Plans Approved for Larger Brooklyn Center Homes
It’s a question that faces many suburbs: should they allow development of land to build homes in heavily wooded areas? Or leave the land as is? The Brooklyn Center City Council addressed that question Monday evening when it voted on a new housing proposal called Eastbrook Estates Second Addition.
The land in question is south of 69th Avenue North and west of Highway 252. It features an abundance of trees and is partly owned by Brooklyn Center’s Economic Development Authority. Centra Homes wants to build 30 single-family homes on the 7.55-acre site.
According to city officials, the project would fill a need in the city for larger three-to-four bedroom homes. The city council mulled over the merits of the project against concerns, including the impact on wildlife.
“One of the things that really sets Minneapolis and the surrounding areas, Brooklyn Center included in that, apart from many parts of the country is the urban forests,” said Brooklyn Center Mayor Mike Elliott. “It’s why the city and the region are the most likable place, most livable place, in all of the country.”
Need to Improve Tax Base
The city’s Economic Development Authority bought its portion of the site for $250,000. That portion has sat vacant for years. Centra Homes agreed to pay $115,000 for the city-owned land, pending city council approval. One resident wondered whether the city would be able to recoup its original investment or whether it would fall on taxpayers. City council members who favor the project believe it will recoup the money and then some.

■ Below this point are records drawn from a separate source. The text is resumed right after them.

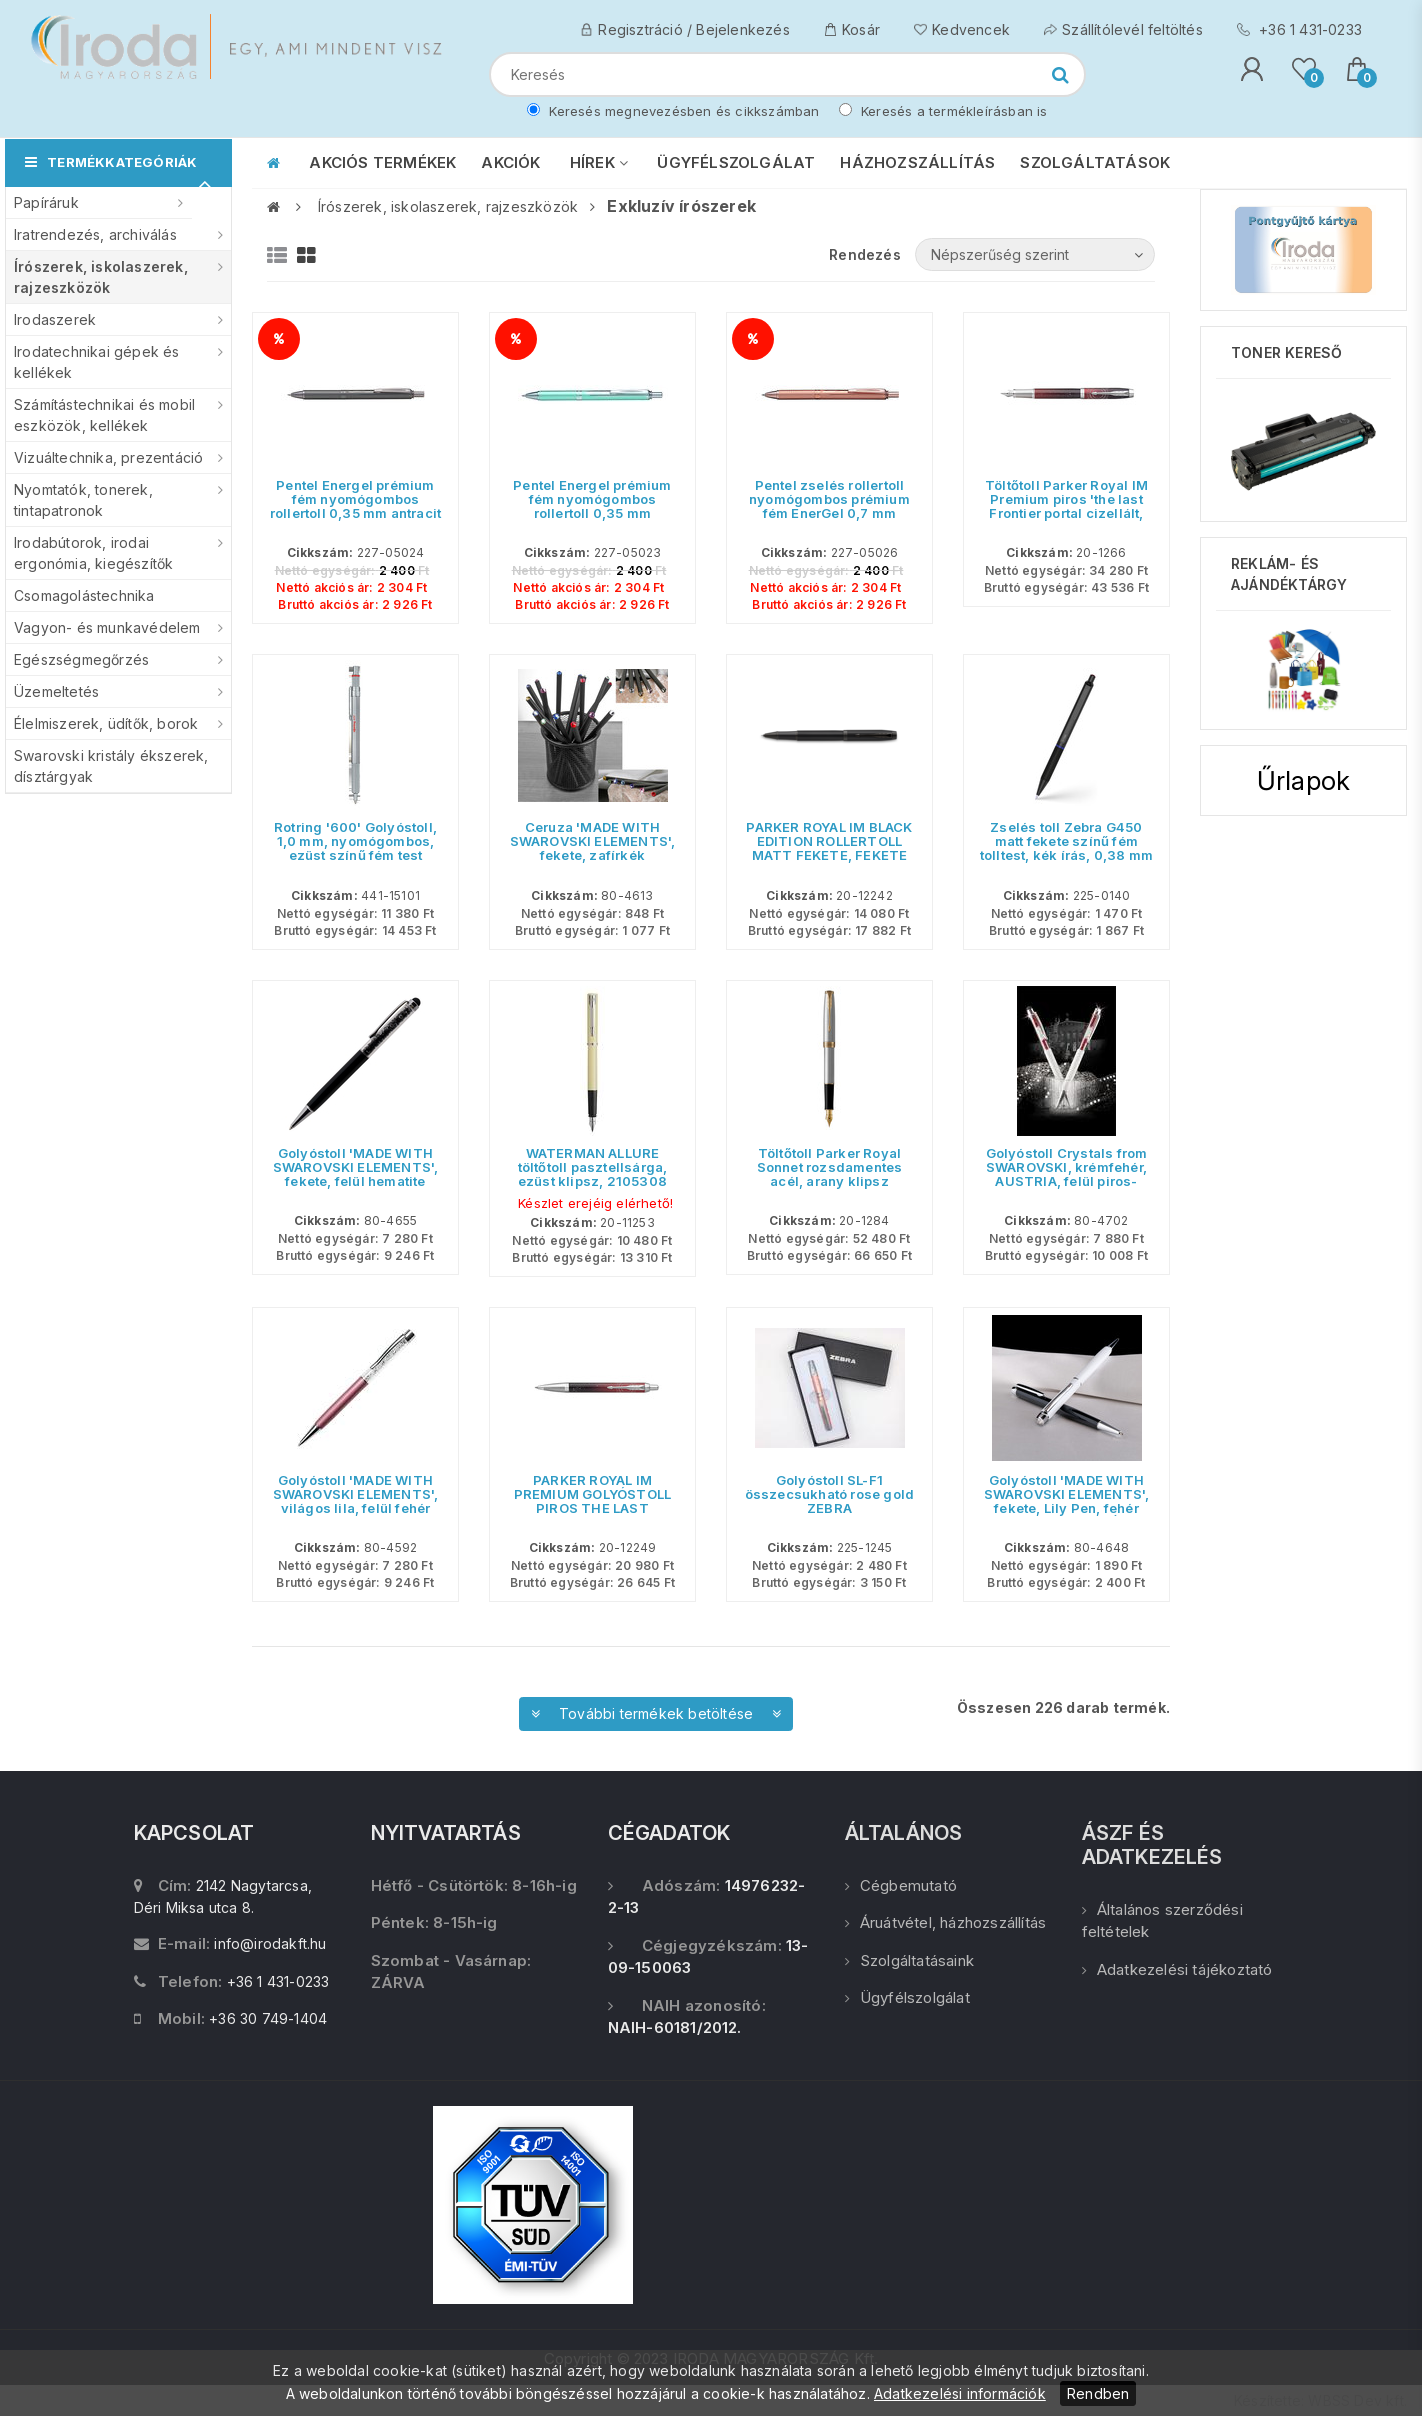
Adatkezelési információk (960, 2393)
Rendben (1098, 2393)
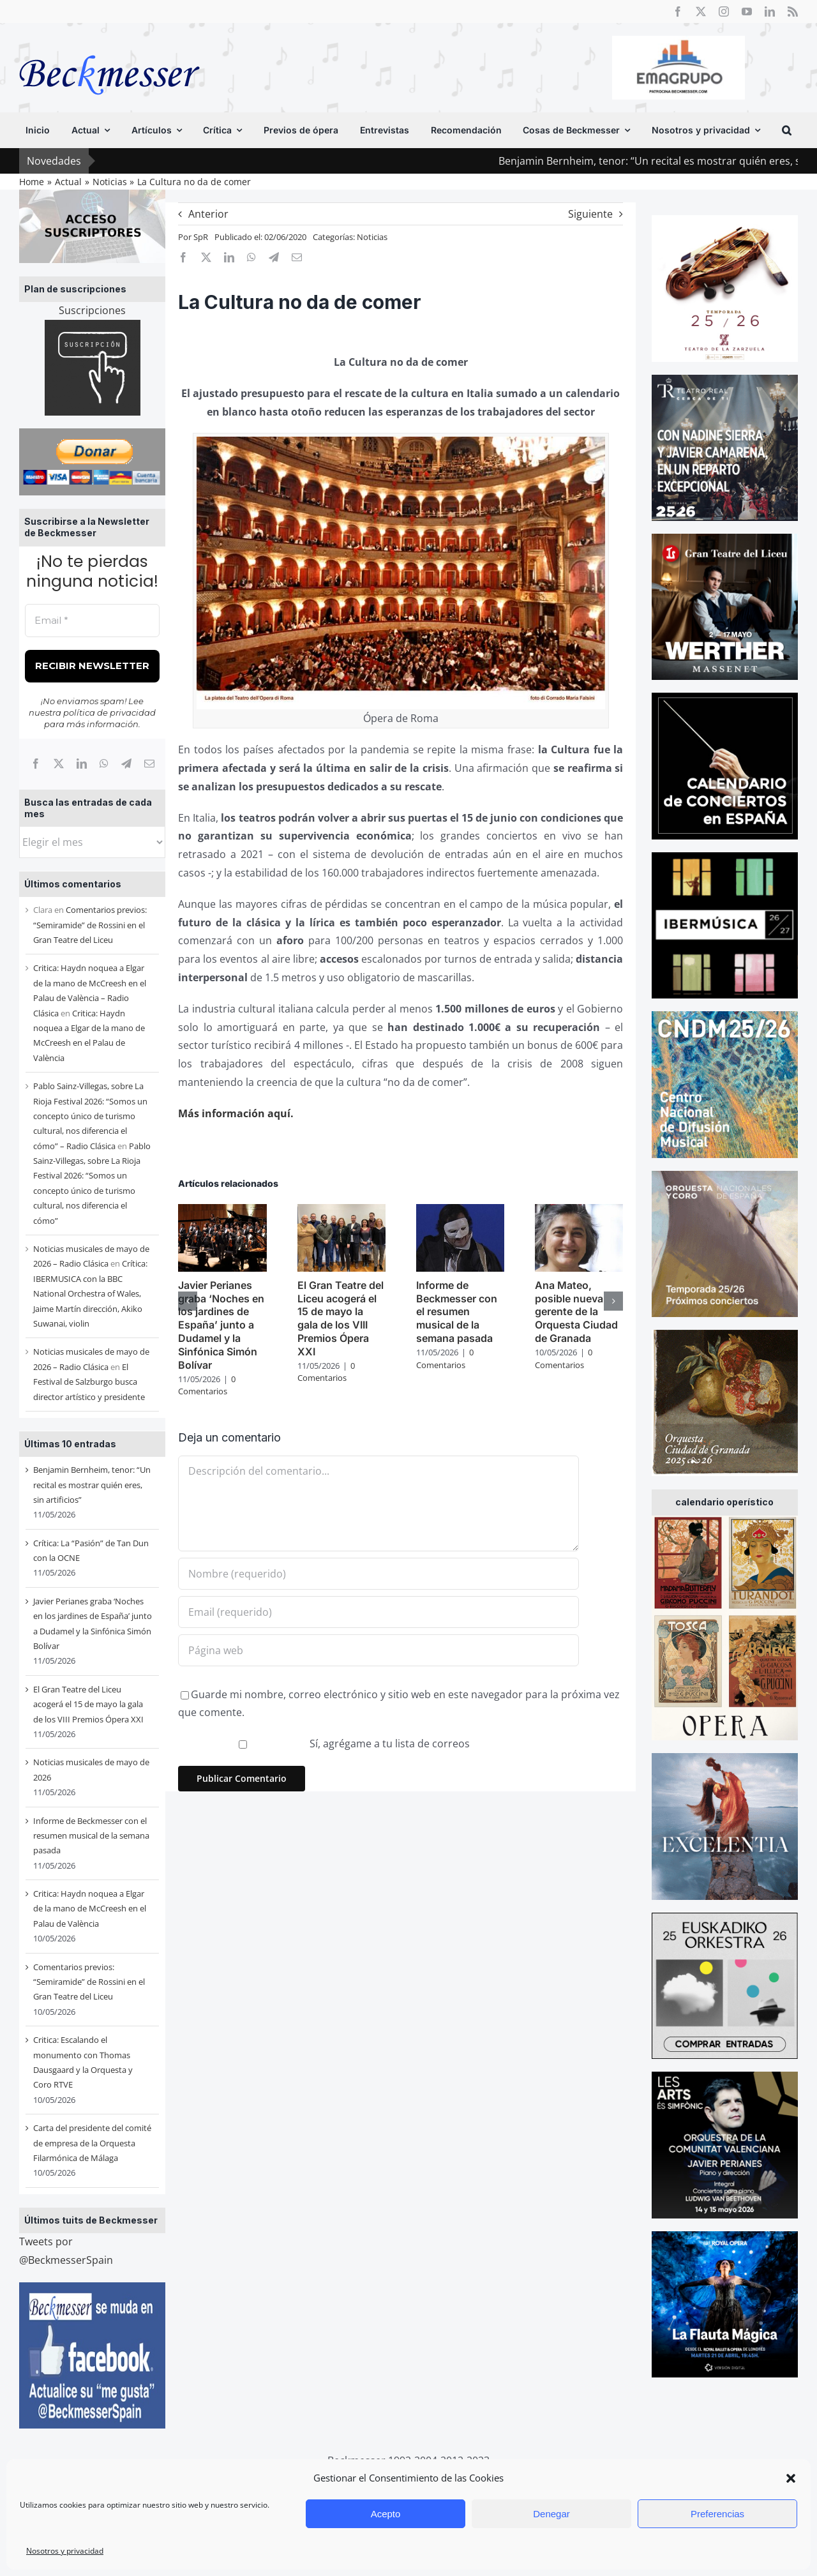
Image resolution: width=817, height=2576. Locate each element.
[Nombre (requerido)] (378, 1574)
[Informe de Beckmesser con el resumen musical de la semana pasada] (460, 1211)
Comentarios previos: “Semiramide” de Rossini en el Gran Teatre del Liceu (90, 924)
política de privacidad (109, 712)
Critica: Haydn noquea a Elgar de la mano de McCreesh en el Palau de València (89, 1908)
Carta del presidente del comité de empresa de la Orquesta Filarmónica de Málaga (92, 2143)
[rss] (793, 11)
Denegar (551, 2513)
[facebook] (678, 11)
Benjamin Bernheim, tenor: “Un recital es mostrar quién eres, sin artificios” (92, 1484)
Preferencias (717, 2513)
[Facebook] (35, 763)
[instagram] (724, 11)
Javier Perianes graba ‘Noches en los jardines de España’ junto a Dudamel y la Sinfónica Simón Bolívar (221, 1325)
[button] (790, 2478)
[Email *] (92, 621)
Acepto (386, 2513)
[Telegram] (126, 763)
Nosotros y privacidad (64, 2550)
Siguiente (590, 214)
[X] (58, 763)
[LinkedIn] (81, 763)
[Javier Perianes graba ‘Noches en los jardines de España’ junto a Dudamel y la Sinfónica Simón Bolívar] (222, 1211)
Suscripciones (92, 310)
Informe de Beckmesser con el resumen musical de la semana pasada (91, 1836)
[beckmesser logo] (109, 46)
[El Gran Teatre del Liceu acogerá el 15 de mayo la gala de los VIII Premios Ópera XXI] (341, 1211)
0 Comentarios (207, 1385)
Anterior (208, 214)
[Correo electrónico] (149, 763)
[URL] (378, 1650)
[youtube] (747, 11)
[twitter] (701, 11)
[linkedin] (770, 11)
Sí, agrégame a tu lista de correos (325, 1743)
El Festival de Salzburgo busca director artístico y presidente (89, 1382)
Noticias (372, 237)
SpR (200, 237)
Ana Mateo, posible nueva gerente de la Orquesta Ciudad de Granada (576, 1311)
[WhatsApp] (104, 763)
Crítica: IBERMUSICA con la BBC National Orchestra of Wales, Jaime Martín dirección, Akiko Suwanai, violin (90, 1293)
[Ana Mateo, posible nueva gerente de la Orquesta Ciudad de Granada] (579, 1211)
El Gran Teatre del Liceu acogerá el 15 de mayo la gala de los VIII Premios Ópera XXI (88, 1704)
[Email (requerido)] (378, 1612)
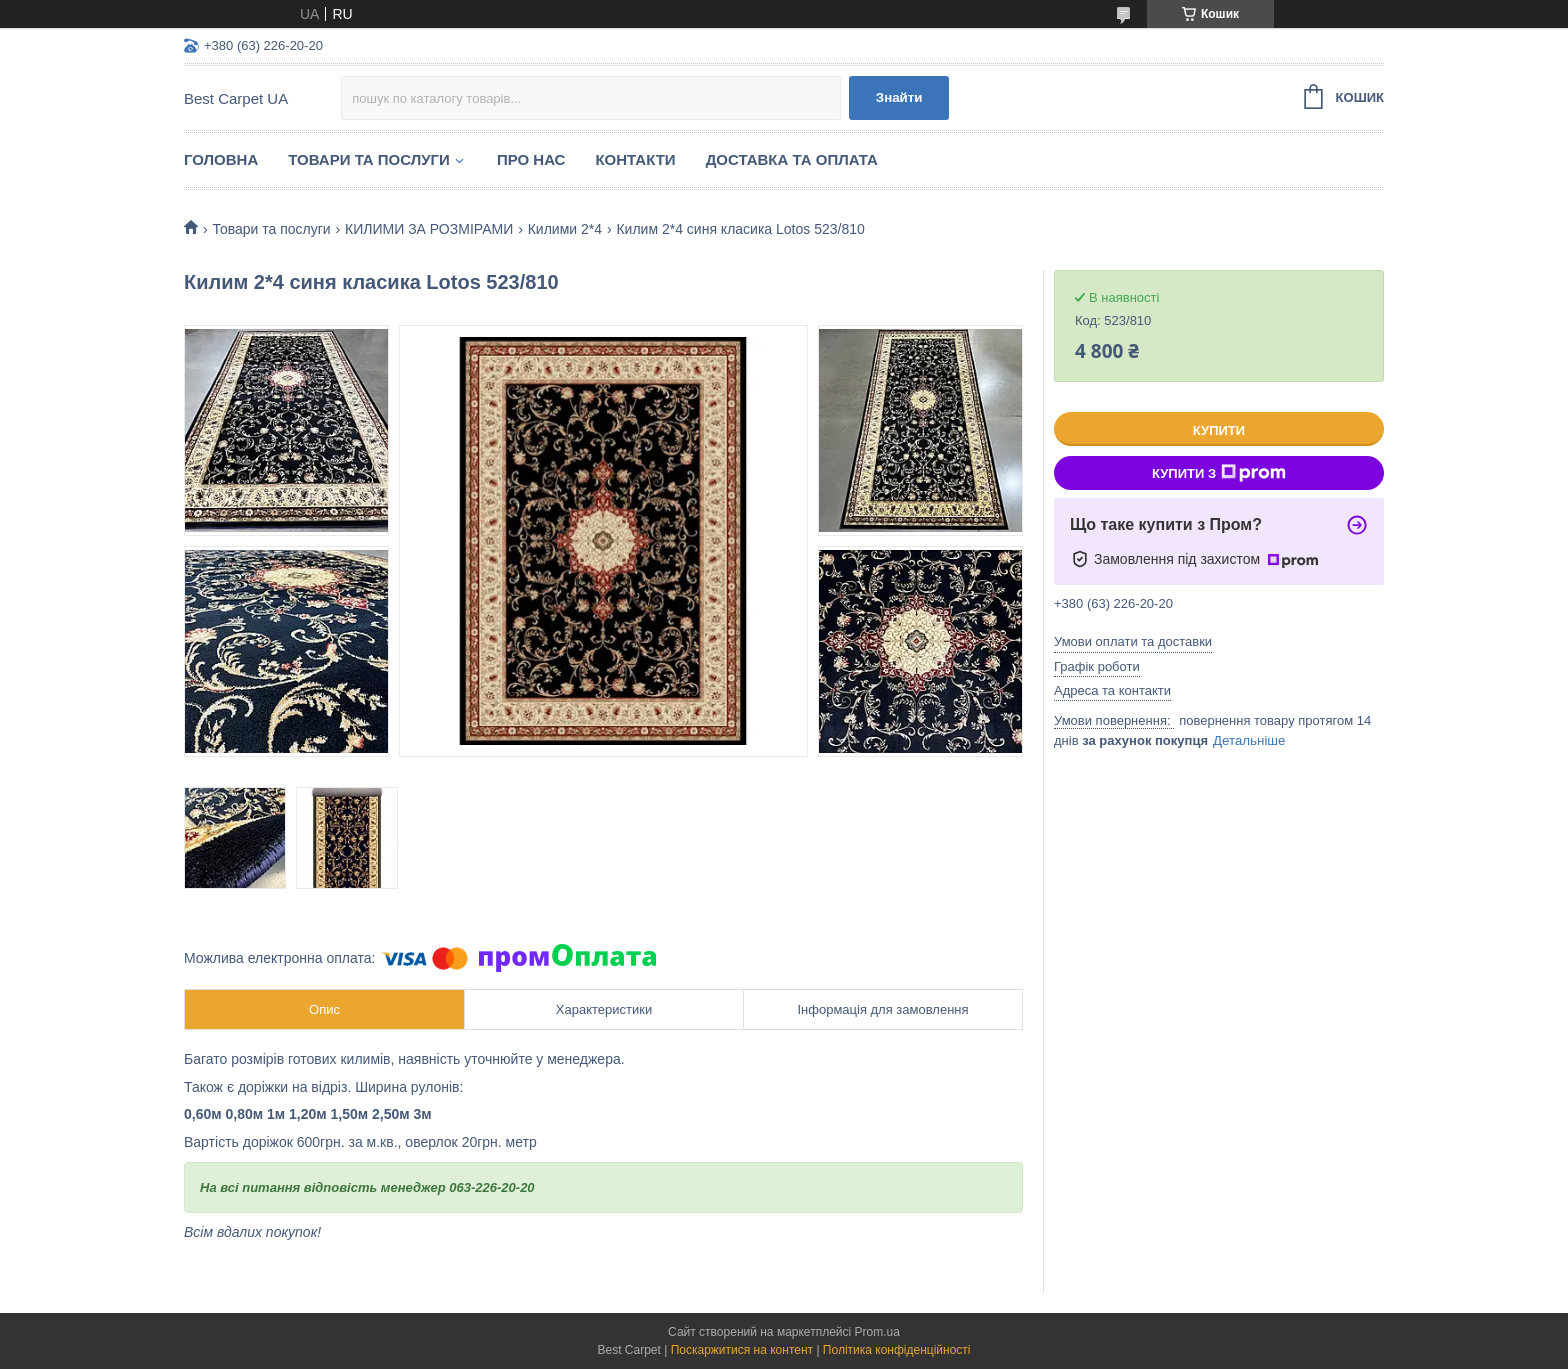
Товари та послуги (369, 159)
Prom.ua (877, 1332)
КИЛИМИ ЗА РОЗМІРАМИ (429, 229)
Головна (221, 159)
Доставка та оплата (792, 159)
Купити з (1219, 473)
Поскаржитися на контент (742, 1350)
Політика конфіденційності (897, 1350)
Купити (1219, 430)
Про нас (531, 159)
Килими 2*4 (565, 229)
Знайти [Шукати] (899, 97)
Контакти (635, 159)
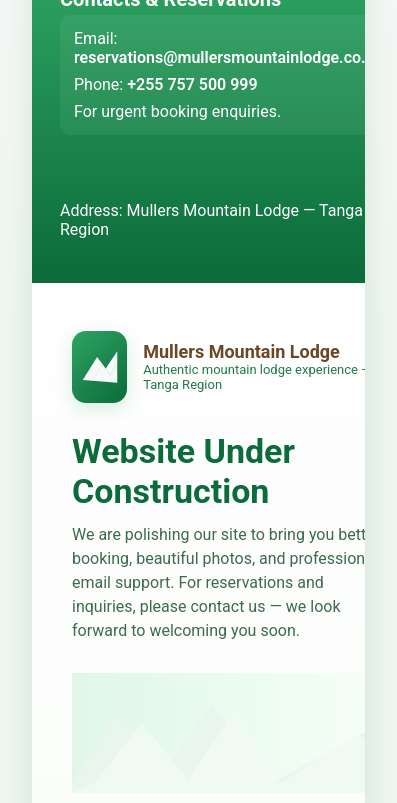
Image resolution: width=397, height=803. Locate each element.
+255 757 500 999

“I think that if you do the numbers, that in a few years, with the buildout of these properties, the city’s tax base will be so enhanced that we’ll be more than compensated for the minor difference in the sale,” said Brooklyn Center City Council member Dan Ryan. “I think it will be a good project, I think it will improve the city.”
Most of the homes Centra proposes would not have basements, a concern raised by Brooklyn Center City Council member Kris Lawrence-Anderson.
A Centra Homes spokesperson says the reason for that is the site grading would have to raised significantly to exceed water levels, which wouldn’t make the project economically feasible. The homes would range in price from $315,000 to $350,000. Centra Homes plans to replant about three trees per lot to make up for the tree loss.
Ultimately, the Brooklyn Center City Council approved the Eastbrook Estates project by a 3-0 vote. Mayor Elliott abstained. The city council also approved the first reading of a zoning ordinance change for the project. A final vote on that is expected July 8.
“We need to bump up our tax base and we need to offer an opportunity for people that want to stay in Brooklyn Center, but perhaps are more fiscally able to move up and want a larger home,” said Lawrence-Anderson.
The city council also approved the first reading of a zoning ordinance change for the Brooklyn Center homes. A final vote on that is expected July 8.